══ Extracted material ══

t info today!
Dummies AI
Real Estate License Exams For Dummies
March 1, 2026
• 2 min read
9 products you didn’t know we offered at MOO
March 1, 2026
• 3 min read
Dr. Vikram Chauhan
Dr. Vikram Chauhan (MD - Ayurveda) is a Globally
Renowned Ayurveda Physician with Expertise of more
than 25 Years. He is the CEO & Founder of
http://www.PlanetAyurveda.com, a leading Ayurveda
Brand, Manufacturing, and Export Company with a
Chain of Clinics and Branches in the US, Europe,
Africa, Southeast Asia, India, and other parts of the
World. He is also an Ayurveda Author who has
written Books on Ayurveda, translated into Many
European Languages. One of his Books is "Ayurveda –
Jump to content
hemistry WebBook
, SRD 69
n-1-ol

═══
══ Extracted material ══

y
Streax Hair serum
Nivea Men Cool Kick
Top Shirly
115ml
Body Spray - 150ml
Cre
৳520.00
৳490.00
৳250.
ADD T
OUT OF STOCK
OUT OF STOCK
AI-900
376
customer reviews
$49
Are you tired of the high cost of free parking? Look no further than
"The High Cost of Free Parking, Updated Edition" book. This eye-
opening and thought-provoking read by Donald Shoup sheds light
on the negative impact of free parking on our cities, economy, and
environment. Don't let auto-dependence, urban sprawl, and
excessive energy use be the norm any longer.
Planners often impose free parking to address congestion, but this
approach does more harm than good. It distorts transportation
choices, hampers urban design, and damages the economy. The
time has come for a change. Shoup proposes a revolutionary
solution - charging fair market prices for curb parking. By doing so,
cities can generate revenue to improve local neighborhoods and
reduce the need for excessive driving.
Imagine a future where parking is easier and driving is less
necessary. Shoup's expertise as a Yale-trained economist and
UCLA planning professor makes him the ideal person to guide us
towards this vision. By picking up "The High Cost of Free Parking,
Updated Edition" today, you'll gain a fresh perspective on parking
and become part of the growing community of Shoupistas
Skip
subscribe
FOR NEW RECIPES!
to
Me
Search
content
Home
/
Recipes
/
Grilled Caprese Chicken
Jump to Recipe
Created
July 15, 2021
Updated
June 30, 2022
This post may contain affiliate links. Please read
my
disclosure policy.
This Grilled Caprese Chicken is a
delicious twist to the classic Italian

═══
══ Extracted material ══

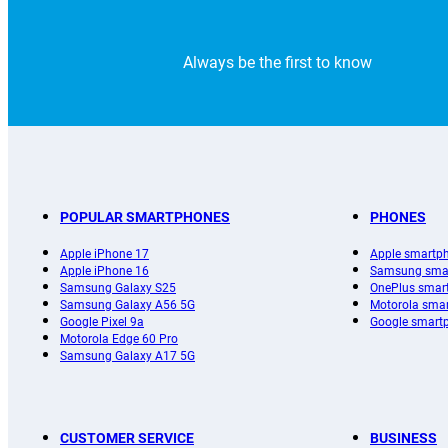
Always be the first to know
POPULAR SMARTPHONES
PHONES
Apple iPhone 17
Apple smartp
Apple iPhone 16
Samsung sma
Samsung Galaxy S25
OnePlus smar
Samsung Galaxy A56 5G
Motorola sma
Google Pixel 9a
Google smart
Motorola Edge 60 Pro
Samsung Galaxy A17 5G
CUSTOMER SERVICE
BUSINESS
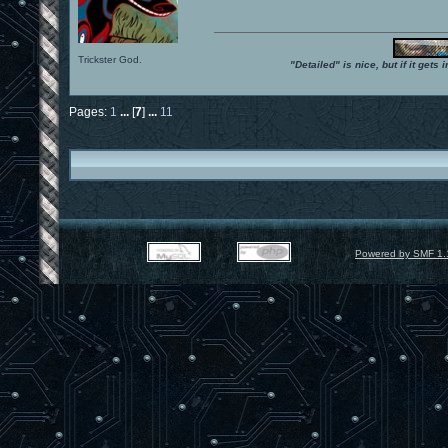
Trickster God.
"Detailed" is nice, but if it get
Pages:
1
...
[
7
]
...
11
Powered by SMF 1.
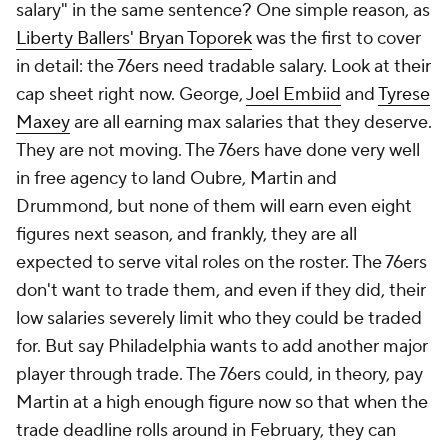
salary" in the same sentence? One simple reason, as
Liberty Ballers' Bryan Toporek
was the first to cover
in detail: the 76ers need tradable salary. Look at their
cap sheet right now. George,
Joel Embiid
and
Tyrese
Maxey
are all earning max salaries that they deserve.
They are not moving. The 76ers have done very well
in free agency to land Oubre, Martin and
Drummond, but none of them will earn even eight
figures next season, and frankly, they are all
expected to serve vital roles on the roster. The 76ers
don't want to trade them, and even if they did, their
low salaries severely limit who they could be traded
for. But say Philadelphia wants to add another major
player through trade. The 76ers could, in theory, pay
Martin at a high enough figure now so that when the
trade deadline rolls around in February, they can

═══

■ **Required work**: Everything from the line with "Powered by SMF 1." down to the line with "are all earning" in the data above should be copied exactly, with both end lines kept and the pictures left out.

■ **Answer box**:
Powered by SMF 1.
salary" in the same sentence? One simple reason, as
Liberty Ballers' Bryan Toporek
was the first to cover
in detail: the 76ers need tradable salary. Look at their
cap sheet right now. George,
Joel Embiid
and
Tyrese
Maxey
are all earning max salaries that they deserve.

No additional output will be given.